* **Your assignment**
Go line by line through the data and copy those with the word "Next".

[Data records]
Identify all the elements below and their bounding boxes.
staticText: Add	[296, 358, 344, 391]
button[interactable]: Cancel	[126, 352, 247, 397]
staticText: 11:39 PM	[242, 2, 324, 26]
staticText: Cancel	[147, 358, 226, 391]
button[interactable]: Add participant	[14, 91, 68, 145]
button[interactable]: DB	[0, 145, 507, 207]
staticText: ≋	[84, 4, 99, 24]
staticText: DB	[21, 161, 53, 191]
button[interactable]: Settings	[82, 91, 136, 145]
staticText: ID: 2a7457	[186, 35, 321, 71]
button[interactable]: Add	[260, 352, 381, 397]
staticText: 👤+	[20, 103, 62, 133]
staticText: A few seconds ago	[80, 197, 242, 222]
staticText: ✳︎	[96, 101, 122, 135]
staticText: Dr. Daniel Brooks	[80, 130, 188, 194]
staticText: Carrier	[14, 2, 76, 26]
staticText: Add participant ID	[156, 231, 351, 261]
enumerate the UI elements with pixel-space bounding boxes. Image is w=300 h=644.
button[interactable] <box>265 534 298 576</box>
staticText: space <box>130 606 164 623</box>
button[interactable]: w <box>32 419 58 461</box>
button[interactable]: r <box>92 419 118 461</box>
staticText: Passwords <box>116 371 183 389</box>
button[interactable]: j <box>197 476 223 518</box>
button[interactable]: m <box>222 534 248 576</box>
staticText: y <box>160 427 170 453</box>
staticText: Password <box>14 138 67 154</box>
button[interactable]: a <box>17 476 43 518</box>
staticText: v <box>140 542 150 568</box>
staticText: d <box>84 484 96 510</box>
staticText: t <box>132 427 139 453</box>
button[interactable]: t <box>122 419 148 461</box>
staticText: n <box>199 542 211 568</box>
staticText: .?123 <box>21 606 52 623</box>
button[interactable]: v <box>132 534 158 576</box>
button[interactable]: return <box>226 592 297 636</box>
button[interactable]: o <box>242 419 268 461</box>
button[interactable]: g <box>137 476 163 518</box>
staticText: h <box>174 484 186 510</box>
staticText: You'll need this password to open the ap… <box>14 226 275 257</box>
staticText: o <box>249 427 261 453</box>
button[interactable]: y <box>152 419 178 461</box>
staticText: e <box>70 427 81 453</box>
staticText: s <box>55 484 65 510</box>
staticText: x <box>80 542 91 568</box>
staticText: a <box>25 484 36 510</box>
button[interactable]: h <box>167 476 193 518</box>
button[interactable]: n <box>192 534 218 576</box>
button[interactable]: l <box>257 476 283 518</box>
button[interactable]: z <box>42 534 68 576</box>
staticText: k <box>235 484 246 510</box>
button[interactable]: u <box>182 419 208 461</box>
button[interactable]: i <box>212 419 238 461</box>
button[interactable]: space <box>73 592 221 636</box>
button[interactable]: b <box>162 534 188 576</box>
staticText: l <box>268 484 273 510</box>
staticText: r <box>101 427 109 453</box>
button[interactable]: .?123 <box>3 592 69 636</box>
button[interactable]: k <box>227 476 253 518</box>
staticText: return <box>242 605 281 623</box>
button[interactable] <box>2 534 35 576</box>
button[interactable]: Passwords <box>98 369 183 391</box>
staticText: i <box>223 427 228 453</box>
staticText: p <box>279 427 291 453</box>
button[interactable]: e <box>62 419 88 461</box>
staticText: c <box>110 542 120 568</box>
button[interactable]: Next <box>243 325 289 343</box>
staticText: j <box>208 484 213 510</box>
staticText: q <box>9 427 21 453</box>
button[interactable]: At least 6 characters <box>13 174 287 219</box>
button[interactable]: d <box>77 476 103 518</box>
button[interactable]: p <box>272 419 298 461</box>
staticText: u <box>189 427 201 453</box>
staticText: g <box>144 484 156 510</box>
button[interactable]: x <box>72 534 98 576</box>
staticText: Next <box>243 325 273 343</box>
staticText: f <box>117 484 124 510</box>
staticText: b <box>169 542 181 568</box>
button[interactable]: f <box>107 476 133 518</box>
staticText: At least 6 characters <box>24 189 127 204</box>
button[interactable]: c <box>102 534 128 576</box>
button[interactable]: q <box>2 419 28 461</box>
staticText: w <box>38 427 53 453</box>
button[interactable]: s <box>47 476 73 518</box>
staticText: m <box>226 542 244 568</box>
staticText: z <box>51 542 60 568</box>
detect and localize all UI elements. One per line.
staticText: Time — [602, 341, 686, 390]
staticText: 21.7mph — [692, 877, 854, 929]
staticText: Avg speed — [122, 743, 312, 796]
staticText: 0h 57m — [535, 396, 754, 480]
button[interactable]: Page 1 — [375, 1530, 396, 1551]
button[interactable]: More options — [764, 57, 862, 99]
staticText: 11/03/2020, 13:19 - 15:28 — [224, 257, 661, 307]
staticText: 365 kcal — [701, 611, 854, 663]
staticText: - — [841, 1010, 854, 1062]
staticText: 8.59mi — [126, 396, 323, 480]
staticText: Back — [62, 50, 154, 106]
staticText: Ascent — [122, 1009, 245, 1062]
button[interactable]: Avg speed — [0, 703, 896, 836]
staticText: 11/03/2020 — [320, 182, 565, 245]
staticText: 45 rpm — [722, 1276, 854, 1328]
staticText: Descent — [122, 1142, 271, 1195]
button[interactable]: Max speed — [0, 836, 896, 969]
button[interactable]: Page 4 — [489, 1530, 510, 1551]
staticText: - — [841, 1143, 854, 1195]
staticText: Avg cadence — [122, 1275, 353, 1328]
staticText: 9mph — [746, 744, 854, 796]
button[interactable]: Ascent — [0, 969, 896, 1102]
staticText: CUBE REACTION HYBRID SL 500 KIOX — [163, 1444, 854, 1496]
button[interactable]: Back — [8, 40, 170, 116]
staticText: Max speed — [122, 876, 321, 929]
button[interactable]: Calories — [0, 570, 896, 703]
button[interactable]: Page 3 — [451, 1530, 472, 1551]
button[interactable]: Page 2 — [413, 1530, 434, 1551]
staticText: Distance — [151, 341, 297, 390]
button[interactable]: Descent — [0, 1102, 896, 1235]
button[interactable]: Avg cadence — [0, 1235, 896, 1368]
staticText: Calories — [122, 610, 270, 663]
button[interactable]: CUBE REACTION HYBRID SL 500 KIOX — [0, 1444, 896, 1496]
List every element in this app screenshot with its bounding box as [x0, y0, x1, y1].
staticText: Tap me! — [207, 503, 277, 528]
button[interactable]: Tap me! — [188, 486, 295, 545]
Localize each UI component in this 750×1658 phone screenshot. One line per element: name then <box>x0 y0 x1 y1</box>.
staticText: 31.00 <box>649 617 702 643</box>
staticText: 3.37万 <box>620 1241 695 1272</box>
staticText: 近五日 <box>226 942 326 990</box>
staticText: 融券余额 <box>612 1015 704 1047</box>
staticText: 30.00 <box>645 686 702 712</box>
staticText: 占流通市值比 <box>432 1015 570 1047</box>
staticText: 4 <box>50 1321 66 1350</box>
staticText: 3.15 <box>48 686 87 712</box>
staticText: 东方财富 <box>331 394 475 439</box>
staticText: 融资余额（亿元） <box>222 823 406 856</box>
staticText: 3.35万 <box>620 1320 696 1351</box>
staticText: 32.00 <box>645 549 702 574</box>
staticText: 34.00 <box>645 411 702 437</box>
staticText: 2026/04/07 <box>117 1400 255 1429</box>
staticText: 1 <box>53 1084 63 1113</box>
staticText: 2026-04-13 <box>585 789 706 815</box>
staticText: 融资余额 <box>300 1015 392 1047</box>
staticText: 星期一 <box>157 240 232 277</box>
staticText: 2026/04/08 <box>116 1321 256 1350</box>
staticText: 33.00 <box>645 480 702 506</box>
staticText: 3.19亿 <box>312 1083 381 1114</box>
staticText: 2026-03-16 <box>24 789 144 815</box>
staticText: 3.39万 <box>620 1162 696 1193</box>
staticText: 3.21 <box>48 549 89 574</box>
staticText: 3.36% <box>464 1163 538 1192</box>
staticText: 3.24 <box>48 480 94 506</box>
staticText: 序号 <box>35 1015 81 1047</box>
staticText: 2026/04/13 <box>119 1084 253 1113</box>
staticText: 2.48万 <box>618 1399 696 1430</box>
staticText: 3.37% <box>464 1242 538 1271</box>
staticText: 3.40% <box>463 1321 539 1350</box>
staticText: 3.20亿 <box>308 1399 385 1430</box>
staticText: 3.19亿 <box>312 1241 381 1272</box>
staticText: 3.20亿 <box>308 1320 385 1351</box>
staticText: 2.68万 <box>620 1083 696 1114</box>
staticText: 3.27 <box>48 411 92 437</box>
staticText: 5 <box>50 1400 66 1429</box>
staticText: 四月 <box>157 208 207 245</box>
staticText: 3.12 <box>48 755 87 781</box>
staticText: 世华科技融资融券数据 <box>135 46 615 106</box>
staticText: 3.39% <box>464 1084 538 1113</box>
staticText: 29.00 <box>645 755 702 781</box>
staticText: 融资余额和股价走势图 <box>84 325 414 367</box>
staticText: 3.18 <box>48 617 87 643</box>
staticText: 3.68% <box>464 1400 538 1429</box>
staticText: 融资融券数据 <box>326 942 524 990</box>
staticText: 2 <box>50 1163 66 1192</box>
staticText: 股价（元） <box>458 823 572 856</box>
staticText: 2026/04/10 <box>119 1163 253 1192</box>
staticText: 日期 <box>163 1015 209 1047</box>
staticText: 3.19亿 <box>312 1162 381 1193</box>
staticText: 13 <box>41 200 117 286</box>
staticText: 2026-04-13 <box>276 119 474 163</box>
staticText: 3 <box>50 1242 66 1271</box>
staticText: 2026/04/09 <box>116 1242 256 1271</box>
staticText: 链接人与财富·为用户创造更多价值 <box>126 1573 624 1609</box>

* **Answer section**
button[interactable]: Next <box>243 325 289 343</box>
staticText: Next <box>243 325 273 343</box>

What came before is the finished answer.